The business relationship between BEC and Impelsys dates from October 2005, when Reycraft and Shariff met at the annual Frankfurt Book Fair in Germany. Once the men had returned to New York, they began discussing ways in which their companies might collaborate. Soon thereafter, Impelsys built BEC’s consumer and sales support websites, as well as the Product Data Manager that integrates with its consumer website and enterprise resource system. "We also provided BEC with the Digital Asset Management System that warehouses all images, videos, documents, and other electronic files BEC has," Shariff adds.
By June 2006, BEC had audio recordings for 200 titles in its English Explorers and Math Explorers series and was ready to deliver that content in a more interactive fashion. Choosing a technology partner to make it happen was a no-brainer. "Based on our existing relationship, we felt Impelsys could get up-to-speed most quickly," Reycraft says of the decision, which he made in conjunction with BEC’s chief operating officer, publisher, and senior vice president of sales. Representatives from both companies spent the next 3 months collaborating on a prototype that would eventually become the template for BEC’s Talking eBooks.
Powering the process from a technical standpoint is VirtualPages, which creates the look of actual pages from a book, catalog, or newspaper while also providing a host of online features. Each virtual "page" is a mirror image of its physical counterpart but completely secure, with no printing or copying allowed. The pages run on all browsers and operating systems and can be designed to include "flipping" capabilities, read-aloud options (with corresponding text-highlighting), and multilingual support. eBooks can also be configured to generate pop-up windows with vocabulary words and definitions as the text is read aloud.
Impelsys officials are hesitant to reveal too much about the technology that makes Talking eBooks possible, but Shariff did offer this summary: It begins with BEC providing Impelsys with its print books and audio recordings. "Converting the print texts into eBooks starts with a PDF of each book," he explains. "The PDF books are then introspected for their content and structure and synced with the audio files using Impelsys’ proprietary iSync tool. Next, they’re converted into interactive Flash files with assessments, videos, and links inserted as needed. And finally, the Flash files are integrated into the VirtualPages Audio Book player and presented for online or offline delivery."

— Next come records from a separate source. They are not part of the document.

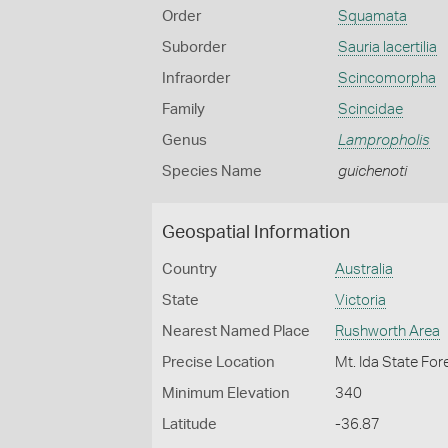
Order
Squamata
Suborder
Sauria lacertilia
Infraorder
Scincomorpha
Family
Scincidae
Genus
Lampropholis
Species Name
guichenoti
Geospatial Information
Country
Australia
State
Victoria
Nearest Named Place
Rushworth Area
Precise Location
Mt. Ida State Fo
Minimum Elevation
340
Latitude
-36.87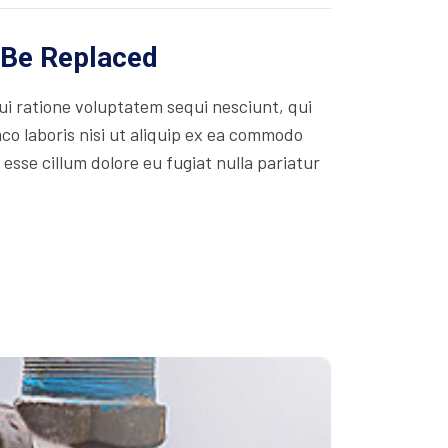
 Be Replaced
i ratione voluptatem sequi nesciunt, qui
co laboris nisi ut aliquip ex ea commodo
 esse cillum dolore eu fugiat nulla pariatur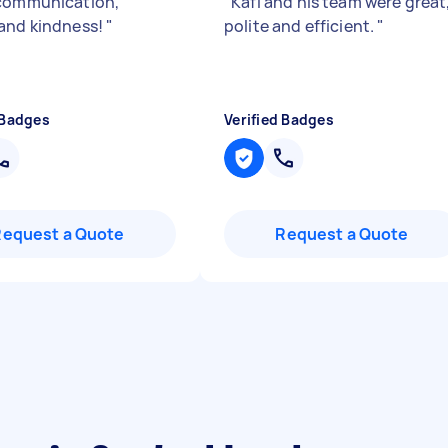
communication,
"
Kafi and his team were great
and kindness!
"
polite and efficient.
"
 Badges
Verified Badges
Request a Quote
Request a Quote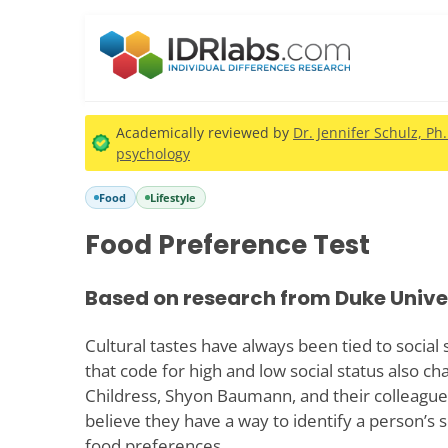
Academically reviewed by
Dr. Jennifer Schulz, Ph
psychology
Food
Lifestyle
Food Preference Test
Based on research from Duke Unive
Cultural tastes have always been tied to social
that code for high and low social status also c
Childress, Shyon Baumann, and their colleague
believe they have a way to identify a person’s s
food preferences.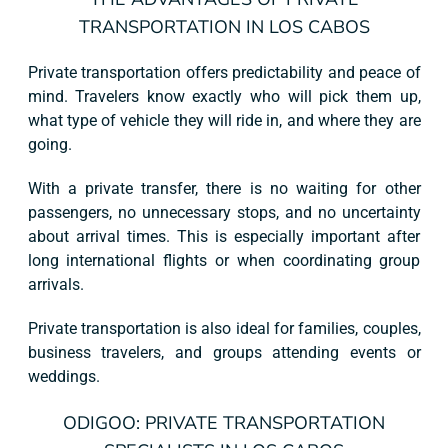
TRANSPORTATION IN LOS CABOS
Private transportation offers predictability and peace of
mind. Travelers know exactly who will pick them up,
what type of vehicle they will ride in, and where they are
going.
With a private transfer, there is no waiting for other
passengers, no unnecessary stops, and no uncertainty
about arrival times. This is especially important after
long international flights or when coordinating group
arrivals.
Private transportation is also ideal for families, couples,
business travelers, and groups attending events or
weddings.
ODIGOO: PRIVATE TRANSPORTATION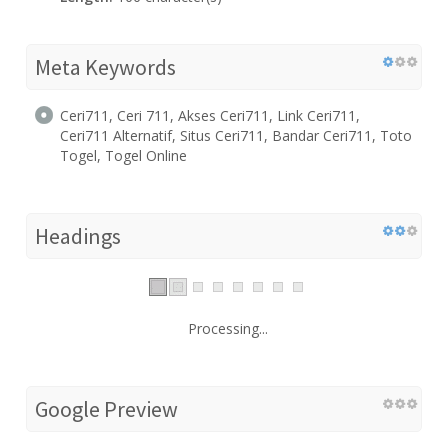
Meta Keywords
Ceri711, Ceri 711, Akses Ceri711, Link Ceri711,
Ceri711 Alternatif, Situs Ceri711, Bandar Ceri711, Toto
Togel, Togel Online
Headings
Processing...
Google Preview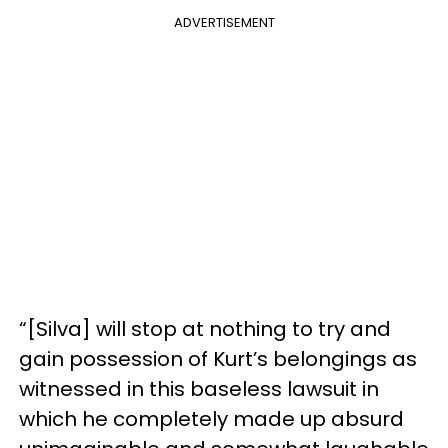
ADVERTISEMENT
“[Silva] will stop at nothing to try and
gain possession of Kurt’s belongings as
witnessed in this baseless lawsuit in
which he completely made up absurd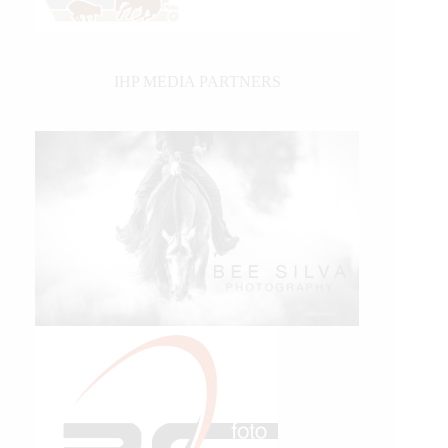
IHP MEDIA PARTNERS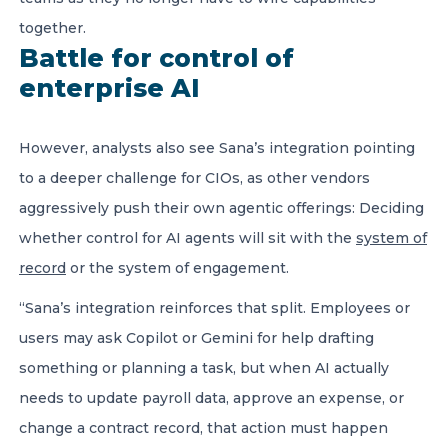
together.
Battle for control of
enterprise AI
However, analysts also see Sana’s integration pointing
to a deeper challenge for CIOs, as other vendors
aggressively push their own agentic offerings: Deciding
whether control for AI agents will sit with the
system of
record
or the system of engagement.
“Sana’s integration reinforces that split. Employees or
users may ask Copilot or Gemini for help drafting
something or planning a task, but when AI actually
needs to update payroll data, approve an expense, or
change a contract record, that action must happen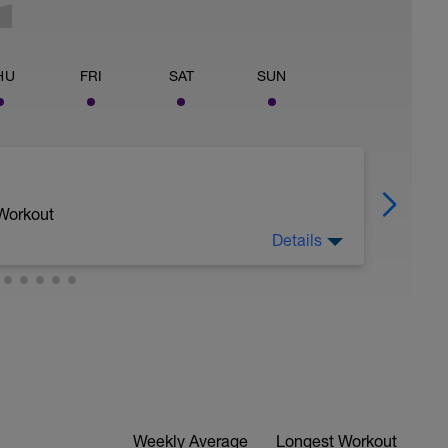
HU
FRI
SAT
SUN
 Workout
Details
6/10.
evious hard workout, whilst keeping rhythm of
ing any further stress to the body.
Weekly Average
Longest Workout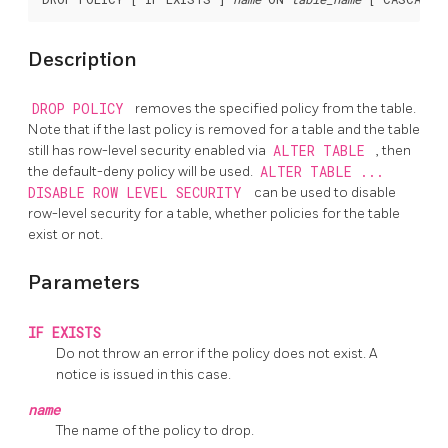
Description
DROP POLICY
removes the specified policy from the table.
Note that if the last policy is removed for a table and the table
still has row-level security enabled via
ALTER TABLE
, then
the default-deny policy will be used.
ALTER TABLE ...
DISABLE ROW LEVEL SECURITY
can be used to disable
row-level security for a table, whether policies for the table
exist or not.
Parameters
IF EXISTS
Do not throw an error if the policy does not exist. A
notice is issued in this case.
name
The name of the policy to drop.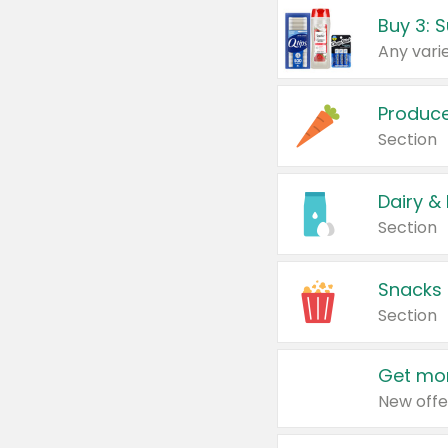
Produc
Section
Dairy &
Section
Snacks
Section
Get mor
New offe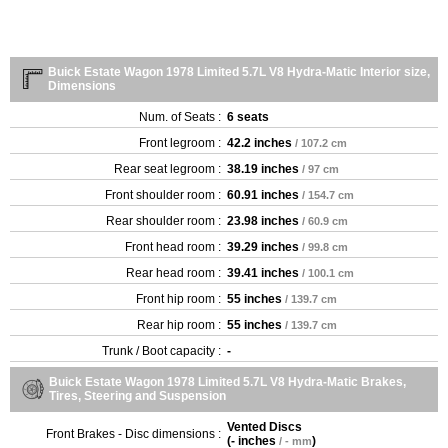
Buick Estate Wagon 1978 Limited 5.7L V8 Hydra-Matic Interior size,
Dimensions
Num. of Seats :
6 seats
Front legroom :
42.2 inches
/ 107.2 cm
Rear seat legroom :
38.19 inches
/ 97 cm
Front shoulder room :
60.91 inches
/ 154.7 cm
Rear shoulder room :
23.98 inches
/ 60.9 cm
Front head room :
39.29 inches
/ 99.8 cm
Rear head room :
39.41 inches
/ 100.1 cm
Front hip room :
55 inches
/ 139.7 cm
Rear hip room :
55 inches
/ 139.7 cm
Trunk / Boot capacity :
-
Buick Estate Wagon 1978 Limited 5.7L V8 Hydra-Matic Brakes,
Tires, Steering and Suspension
Vented Discs
Front Brakes - Disc dimensions :
(
- inches
)
/ - mm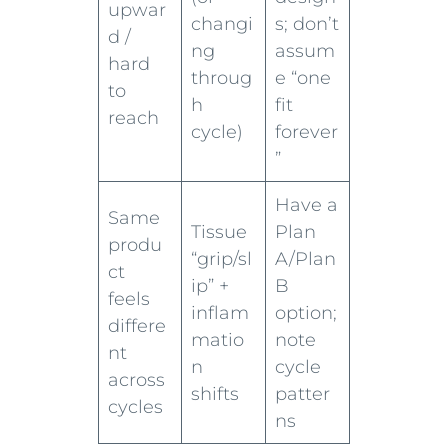
upwar
changi
s; don’t
d /
ng
assum
hard
throug
e “one
to
h
fit
reach
cycle)
forever
”
Have a
Same
Tissue
Plan
produ
“grip/sl
A/Plan
ct
ip” +
B
feels
inflam
option;
differe
matio
note
nt
n
cycle
across
shifts
patter
cycles
ns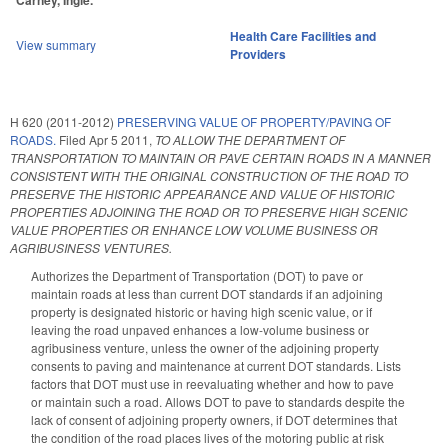
Carney, Ingle.
Health Care Facilities and
View summary
Providers
H 620 (2011-2012)
PRESERVING VALUE OF PROPERTY/PAVING OF
ROADS.
Filed
Apr 5 2011
,
TO ALLOW THE DEPARTMENT OF
TRANSPORTATION TO MAINTAIN OR PAVE CERTAIN ROADS IN A MANNER
CONSISTENT WITH THE ORIGINAL CONSTRUCTION OF THE ROAD TO
PRESERVE THE HISTORIC APPEARANCE AND VALUE OF HISTORIC
PROPERTIES ADJOINING THE ROAD OR TO PRESERVE HIGH SCENIC
VALUE PROPERTIES OR ENHANCE LOW VOLUME BUSINESS OR
AGRIBUSINESS VENTURES.
Authorizes the Department of Transportation (DOT) to pave or
maintain roads at less than current DOT standards if an adjoining
property is designated historic or having high scenic value, or if
leaving the road unpaved enhances a low-volume business or
agribusiness venture, unless the owner of the adjoining property
consents to paving and maintenance at current DOT standards. Lists
factors that DOT must use in reevaluating whether and how to pave
or maintain such a road. Allows DOT to pave to standards despite the
lack of consent of adjoining property owners, if DOT determines that
the condition of the road places lives of the motoring public at risk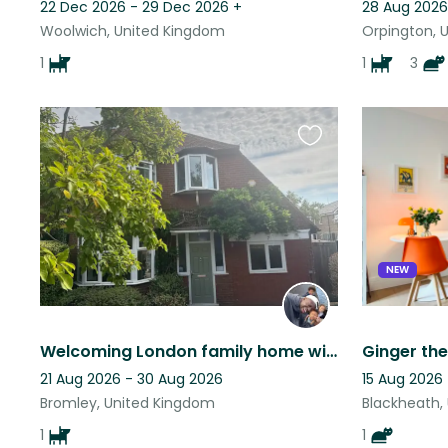
22 Dec 2026 - 29 Dec 2026
+
28 Aug 2026
Woolwich, United Kingdom
Orpington, 
1
1
3
Favourite
this
listing
NEW
Welcoming London family home with lovely Dotty, 20 mins from London Bridge
21 Aug 2026 - 30 Aug 2026
15 Aug 2026 
Bromley, United Kingdom
Blackheath,
1
1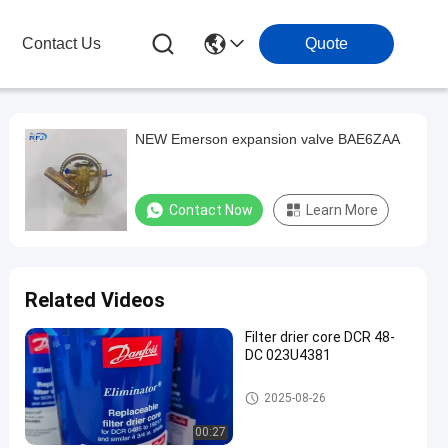
Contact Us
Quote
NEW Emerson expansion valve BAE6ZAA
Contact Now
Learn More
Related Videos
Filter drier core DCR 48-
DC 023U4381
Refrigeration Parts
2025-08-26
00:27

As Reycraft recalls, formalizing the eBooks’ production process proved to be especially challenging. "We’ve been developing print books for 10 years, and though the process isn’t an exact science, it is established," he explains. "What we found in developing the eBooks was that no one had really thought it through, and no one knew what to expect. The editorial department thought it was an IT project and IT thought it was an editorial project. The basic guidelines, tools, and processes we have for print books didn’t apply.
"We also had quality-control kinks and scheduling issues that had to be worked out," Reycraft continues. "It took several attempts to get it right, but now that we’ve overcome those issues, we’re just improving the product to take advantage of the format."
In January 2007, the partners completed the development of 200 Talking eBooks, at a cost of more than $100,000. The eBooks are packaged with their print counterparts on CD-ROM, with an add-on cost to the consumer of $15 each. Reycraft says the company has sold "thousands of eBooks as part of these bundled packages" and is currently "exploring different strategies" for selling them, including a possible subscription model in which paying subscribers would be able to access the content online.
Because the Explorers series were introduced in print shortly before the eBooks initiative was implemented, Reycraft doesn’t have statistics demonstrating what effect, if any, the eBooks have had on sales. But he says the customer response to date has been overwhelmingly positive, "especially for English-language learners and special-education students."
For now, BEC has no plans to transform additional titles into Talking eBooks, but a review of its backlist of books is ongoing. "If we discover titles that might be appropriate to redo as eBooks, we’ll do them," Reycraft explains. "And as we develop new materials, we’ll do eBooks if the focus of the book series makes them appropriate. We’ll continue to monitor customer demand and respond accordingly." The bottom line, he adds, is that "print books will not be going away anytime soon. But electronic products will be a growing component of teaching literacy. Developing these resources is harder, more expensive, and more time-consuming than you’d think, but it’s worth it."